Diomaye Faye tente de s’affranchir du Pastef pour affirmer son leadership

Diomaye Faye tente de s’affranchir du Pastef pour affirmer son leadership

À Mbour, ville natale du président Bassirou Diomaye Faye, la coalition « Diomaye Président » a clairement affiché sa volonté de prendre ses distances avec le Pastef, parti qui l’a propulsé au pouvoir en 2024. Cet événement, présenté comme un simple rassemblement de bilan, s’inscrit en réalité dans une stratégie politique plus large.

Sénégal, Dakar | Le candidat à la présidence Bassirou Diomaye Faye a été libéré de prison (Illustration)

Une présidence en quête d’autonomie politique

Depuis plusieurs mois, Bassirou Diomaye Faye cherche à se distancier du Pastef, parti mené par son Premier ministre Ousmane Sonko. Lors d’un entretien médiatique récent, il a pointé du doigt une « personnalisation excessive du projet politique », une critique voilée envers la mainmise de Sonko sur le paysage politique sénégalais.

Le rassemblement de Mbour illustre cette volonté de structurer un courant « diomayiste », distinct de l’appareil militant du Pastef. L’objectif ? Affirmer l’autorité présidentielle et rappeler la primauté de la fonction présidentielle dans un régime où l’exécutif reste l’instance suprême.

Mbour, un test stratégique pour le pouvoir

Le choix de Mbour n’est pas anodin. Ville symbolique et bastion électoral, elle offre un terrain idéal pour mesurer l’influence présidentielle hors des cercles pastefiens. Malgré l’absence du président, remplacé par une vidéo, la forte affluence au stade Caroline-Faye a confirmé l’ancrage local de la coalition. Un signal fort avant les prochaines échéances électorales.

Pour les observateurs, ce meeting servait deux objectifs : consolider une base populaire indépendante et préparer l’opinion à une recomposition politique. Les législatives intermédiaires et la présidentielle de 2029 sont désormais dans toutes les têtes.

2029 : l’enjeu d’un second mandat

À Mbour, des figures de la coalition ont appelé Bassirou Diomaye Faye à se représenter en 2029. Une annonce prématurée, mais révélatrice des tensions internes. Si la Constitution le permet, cette perspective bouscule l’équilibre au sein de la majorité. Deux scénarios se dessinent : une cohabitation prolongée avec Ousmane Sonko, ou une clarification brutale des rôles et ambitions.

Sénégal, Dakar | Prochaines élections | Conférence de presse

Les signes de friction se multiplient : limogeages ciblés, refonte de la communication présidentielle et rivalités autour du contrôle de la coalition. Une rupture ouverte pourrait fragiliser la majorité, mais une cohabitation floue risquerait d’alimenter l’érosion politique.
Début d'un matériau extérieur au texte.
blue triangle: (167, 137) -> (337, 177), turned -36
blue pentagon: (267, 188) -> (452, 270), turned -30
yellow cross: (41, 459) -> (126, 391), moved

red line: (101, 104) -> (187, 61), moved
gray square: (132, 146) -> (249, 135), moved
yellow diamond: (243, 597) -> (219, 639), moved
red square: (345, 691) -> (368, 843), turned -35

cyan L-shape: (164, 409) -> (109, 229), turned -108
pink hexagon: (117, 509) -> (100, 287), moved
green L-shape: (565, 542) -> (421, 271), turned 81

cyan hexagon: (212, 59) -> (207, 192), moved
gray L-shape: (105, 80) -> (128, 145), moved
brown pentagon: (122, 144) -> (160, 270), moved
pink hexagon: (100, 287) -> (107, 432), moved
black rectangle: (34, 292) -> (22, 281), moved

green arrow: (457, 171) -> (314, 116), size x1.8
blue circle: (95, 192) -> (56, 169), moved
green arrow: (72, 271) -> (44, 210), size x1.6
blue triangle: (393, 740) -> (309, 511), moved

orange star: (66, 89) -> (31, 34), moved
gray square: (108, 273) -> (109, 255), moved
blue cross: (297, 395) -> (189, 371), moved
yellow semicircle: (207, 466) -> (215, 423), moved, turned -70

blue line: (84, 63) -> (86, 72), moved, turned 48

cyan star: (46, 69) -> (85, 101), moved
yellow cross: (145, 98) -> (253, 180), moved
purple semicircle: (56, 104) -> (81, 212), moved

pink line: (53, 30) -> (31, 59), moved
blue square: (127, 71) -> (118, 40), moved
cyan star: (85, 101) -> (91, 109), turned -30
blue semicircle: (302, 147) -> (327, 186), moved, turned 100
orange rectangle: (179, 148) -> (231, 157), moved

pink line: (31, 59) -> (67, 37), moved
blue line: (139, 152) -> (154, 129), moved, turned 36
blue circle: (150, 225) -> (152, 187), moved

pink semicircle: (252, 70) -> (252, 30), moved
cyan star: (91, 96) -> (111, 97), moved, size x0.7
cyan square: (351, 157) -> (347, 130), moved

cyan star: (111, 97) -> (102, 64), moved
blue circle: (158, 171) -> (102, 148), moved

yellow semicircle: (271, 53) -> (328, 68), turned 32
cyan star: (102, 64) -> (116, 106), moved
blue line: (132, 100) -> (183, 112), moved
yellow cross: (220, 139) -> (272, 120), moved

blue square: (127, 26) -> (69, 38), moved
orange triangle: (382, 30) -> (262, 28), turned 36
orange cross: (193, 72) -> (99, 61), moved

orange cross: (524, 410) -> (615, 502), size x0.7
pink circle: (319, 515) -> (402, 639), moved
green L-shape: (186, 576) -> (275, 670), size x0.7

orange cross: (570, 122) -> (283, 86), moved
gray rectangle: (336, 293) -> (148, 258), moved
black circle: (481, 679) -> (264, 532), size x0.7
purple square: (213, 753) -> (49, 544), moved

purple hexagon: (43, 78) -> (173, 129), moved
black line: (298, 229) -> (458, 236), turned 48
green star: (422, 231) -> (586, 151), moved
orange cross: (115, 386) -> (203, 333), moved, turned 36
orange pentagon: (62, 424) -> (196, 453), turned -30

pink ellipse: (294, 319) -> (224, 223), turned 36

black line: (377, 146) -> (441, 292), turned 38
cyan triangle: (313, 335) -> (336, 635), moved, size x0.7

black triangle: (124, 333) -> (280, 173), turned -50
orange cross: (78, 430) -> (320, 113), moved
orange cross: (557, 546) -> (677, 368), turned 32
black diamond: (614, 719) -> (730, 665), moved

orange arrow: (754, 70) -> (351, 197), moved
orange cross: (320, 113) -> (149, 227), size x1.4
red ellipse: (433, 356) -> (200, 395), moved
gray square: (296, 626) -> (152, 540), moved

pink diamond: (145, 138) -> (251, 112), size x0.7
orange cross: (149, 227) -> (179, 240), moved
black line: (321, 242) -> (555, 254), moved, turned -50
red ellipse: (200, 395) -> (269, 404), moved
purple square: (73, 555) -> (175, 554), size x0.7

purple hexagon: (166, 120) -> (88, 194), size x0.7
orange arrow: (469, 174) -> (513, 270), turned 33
Sur le plan social, le président reste sous pression : emploi des jeunes, pouvoir d’achat, réformes judiciaires et gouvernance économique. Si certaines avancées sont mises en avant, d’autres promesses peinent à se concrétiser, alimentant un mécontentement croissant dans le pays.

Un tournant pour le quinquennat

Le meeting de Mbour marque un tournant dans le mandat de Bassirou Diomaye Faye. Il s’agit d’une phase plus conventionnelle, mais aussi plus risquée, où le président doit concilier loyauté politique, légitimité institutionnelle et préparation de l’avenir. Une stratégie audacieuse, mais potentiellement déstabilisatrice.

Reste à savoir si cette différenciation renforcera son assise ou déclenchera une crise durable au sein de la majorité. Depuis 2024, l’unité du pouvoir était présentée comme la clé de la « rupture » promise. Aujourd’hui, cette cohésion est mise à l’épreuve.